In deze zaak heeft de Rechtbank Zeeland-West-Brabant op 22 december 2021 uitspraak gedaan in een rekestprocedure betreffende de omgangsregeling van een minderjarige, hierna te noemen [minderjarige]. De ouders, de moeder en de vader, hebben beiden een verzoek ingediend tot vervallenverklaring van een schriftelijke aanwijzing die op 21 oktober 2021 door de gecertificeerde instelling (GI) was gegeven. De schriftelijke aanwijzing regelde de omgang tussen [minderjarige] en haar ouders, maar de ouders waren van mening dat deze regeling niet meer actueel was en hen belemmerde in hun pogingen om de omgangsregeling uit te breiden.

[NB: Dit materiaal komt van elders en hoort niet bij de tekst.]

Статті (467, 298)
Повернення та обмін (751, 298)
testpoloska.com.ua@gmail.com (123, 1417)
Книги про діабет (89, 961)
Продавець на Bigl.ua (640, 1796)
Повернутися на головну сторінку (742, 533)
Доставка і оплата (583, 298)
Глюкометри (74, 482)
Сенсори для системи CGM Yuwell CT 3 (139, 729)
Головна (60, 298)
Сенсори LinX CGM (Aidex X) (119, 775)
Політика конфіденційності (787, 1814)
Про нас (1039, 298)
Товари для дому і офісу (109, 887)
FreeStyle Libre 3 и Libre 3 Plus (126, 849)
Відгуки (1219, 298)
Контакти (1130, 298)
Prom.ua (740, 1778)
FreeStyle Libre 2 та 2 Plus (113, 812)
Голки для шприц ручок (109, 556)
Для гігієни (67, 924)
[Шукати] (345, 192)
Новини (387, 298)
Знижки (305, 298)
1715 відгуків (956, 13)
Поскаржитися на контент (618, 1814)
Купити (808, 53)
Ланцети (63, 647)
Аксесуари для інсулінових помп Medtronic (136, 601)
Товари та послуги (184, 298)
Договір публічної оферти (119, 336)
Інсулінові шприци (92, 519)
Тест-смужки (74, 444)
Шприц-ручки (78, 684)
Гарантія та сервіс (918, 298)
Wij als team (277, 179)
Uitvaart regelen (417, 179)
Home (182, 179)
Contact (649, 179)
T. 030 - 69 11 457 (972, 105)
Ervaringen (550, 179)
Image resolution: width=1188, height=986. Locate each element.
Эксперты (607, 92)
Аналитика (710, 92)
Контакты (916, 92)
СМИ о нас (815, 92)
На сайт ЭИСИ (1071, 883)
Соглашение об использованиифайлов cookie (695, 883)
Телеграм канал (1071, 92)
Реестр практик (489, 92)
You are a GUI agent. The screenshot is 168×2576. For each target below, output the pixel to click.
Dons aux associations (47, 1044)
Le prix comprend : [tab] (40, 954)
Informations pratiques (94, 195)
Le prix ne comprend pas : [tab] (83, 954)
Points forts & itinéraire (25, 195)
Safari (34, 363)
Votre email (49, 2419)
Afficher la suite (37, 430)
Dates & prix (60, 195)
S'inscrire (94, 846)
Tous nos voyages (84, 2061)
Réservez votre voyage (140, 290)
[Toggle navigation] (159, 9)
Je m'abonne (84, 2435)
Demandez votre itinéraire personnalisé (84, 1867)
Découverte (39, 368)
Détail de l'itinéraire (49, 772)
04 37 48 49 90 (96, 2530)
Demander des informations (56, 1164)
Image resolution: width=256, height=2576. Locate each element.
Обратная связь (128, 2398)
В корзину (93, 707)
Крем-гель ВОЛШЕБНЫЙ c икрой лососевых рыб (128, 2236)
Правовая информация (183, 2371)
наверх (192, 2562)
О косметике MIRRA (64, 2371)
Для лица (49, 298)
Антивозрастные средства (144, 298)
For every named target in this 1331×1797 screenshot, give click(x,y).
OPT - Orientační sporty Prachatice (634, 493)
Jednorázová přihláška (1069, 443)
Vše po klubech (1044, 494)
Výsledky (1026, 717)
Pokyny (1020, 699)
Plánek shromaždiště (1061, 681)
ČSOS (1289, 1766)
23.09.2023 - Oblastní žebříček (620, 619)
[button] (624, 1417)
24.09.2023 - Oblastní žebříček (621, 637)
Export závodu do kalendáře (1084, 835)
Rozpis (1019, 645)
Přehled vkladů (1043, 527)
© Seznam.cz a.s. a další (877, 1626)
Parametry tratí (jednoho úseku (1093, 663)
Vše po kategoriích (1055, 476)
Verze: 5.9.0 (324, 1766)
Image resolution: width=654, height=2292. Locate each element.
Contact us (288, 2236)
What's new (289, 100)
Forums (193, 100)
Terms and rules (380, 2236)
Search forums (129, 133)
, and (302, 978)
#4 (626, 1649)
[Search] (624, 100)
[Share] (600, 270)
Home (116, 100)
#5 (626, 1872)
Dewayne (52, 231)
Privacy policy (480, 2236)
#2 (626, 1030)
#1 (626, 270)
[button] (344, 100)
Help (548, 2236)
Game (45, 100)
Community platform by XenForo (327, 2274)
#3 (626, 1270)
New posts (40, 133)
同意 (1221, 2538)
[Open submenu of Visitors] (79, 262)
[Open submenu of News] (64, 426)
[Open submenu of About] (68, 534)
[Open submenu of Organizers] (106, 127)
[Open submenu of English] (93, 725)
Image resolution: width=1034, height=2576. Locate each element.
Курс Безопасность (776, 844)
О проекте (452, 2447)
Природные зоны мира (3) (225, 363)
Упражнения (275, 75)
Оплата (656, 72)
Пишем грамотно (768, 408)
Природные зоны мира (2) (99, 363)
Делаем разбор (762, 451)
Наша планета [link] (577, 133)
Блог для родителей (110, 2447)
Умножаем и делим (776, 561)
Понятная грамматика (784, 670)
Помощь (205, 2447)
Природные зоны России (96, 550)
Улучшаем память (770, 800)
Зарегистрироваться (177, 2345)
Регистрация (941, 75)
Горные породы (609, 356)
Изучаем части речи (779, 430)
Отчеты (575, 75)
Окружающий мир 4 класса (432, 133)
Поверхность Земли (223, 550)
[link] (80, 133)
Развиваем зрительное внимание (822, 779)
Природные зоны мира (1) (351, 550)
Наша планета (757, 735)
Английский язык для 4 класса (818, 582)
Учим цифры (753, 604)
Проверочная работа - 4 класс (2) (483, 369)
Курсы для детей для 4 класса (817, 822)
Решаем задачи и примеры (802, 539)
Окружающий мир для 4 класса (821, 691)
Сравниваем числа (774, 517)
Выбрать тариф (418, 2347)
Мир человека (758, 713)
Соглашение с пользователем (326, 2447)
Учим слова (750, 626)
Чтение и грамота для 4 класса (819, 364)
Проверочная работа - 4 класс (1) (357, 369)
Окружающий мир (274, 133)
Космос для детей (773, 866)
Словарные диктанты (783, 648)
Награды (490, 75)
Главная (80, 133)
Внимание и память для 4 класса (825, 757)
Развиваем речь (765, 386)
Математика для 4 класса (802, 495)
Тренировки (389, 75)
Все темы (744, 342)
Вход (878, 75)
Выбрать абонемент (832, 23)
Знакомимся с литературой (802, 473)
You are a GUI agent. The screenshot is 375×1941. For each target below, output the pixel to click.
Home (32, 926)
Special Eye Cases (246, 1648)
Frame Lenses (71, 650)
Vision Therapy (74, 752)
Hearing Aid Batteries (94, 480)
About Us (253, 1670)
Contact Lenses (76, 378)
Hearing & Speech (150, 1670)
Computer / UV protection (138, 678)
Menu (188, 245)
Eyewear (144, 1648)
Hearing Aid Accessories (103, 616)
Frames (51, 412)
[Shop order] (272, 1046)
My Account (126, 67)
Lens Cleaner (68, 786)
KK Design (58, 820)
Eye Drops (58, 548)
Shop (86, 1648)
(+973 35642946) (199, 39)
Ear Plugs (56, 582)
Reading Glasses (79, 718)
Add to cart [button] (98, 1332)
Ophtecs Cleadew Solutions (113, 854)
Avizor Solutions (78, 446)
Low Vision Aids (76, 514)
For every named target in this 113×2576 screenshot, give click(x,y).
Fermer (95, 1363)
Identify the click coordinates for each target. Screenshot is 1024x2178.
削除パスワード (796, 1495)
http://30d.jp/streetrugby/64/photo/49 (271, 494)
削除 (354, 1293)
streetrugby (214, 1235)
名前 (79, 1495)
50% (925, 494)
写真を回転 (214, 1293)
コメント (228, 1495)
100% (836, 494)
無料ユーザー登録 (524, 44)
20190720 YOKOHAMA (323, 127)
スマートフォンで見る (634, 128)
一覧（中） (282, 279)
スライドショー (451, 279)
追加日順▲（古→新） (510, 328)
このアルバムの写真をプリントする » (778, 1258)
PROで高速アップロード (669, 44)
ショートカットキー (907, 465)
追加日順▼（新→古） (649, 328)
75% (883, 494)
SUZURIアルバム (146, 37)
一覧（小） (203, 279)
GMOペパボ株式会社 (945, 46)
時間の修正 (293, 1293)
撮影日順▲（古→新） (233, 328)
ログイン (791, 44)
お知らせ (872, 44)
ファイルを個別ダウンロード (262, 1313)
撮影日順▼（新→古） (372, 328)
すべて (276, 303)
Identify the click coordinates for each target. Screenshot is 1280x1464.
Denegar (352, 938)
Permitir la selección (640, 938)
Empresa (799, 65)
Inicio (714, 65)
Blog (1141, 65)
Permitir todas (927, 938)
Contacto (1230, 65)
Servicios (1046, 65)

De kinderrechter heeft vastgesteld dat er recente ontwikkelingen zijn die de situatie van [minderjarige] hebben veranderd. De pleegouders hebben het initiatief genomen om samen te werken met de ouders, wat heeft geleid tot een verbeterde communicatie en een ontspannen omgang tussen hen. De rechtbank oordeelde dat de schriftelijke aanwijzing niet langer actueel was en dat de verzoeken van de ouders om deze te vervallen, moesten worden toegewezen. De rechtbank benadrukte het belang van samenwerking tussen de GI, de ouders en de pleegouders om tot een gezamenlijke en haalbare omgangsregeling te komen.
De rechtbank heeft de schriftelijke aanwijzing van 21 oktober 2021 vervallen verklaard en benadrukt dat de ouders en pleegouders in goed overleg moeten werken aan een uitbreiding van de omgangsregeling, waarbij de GI een regierol zal vervullen. De beslissing is uitvoerbaar bij voorraad en hoger beroep kan worden ingesteld bij het gerechtshof te ‘s-Hertogenbosch.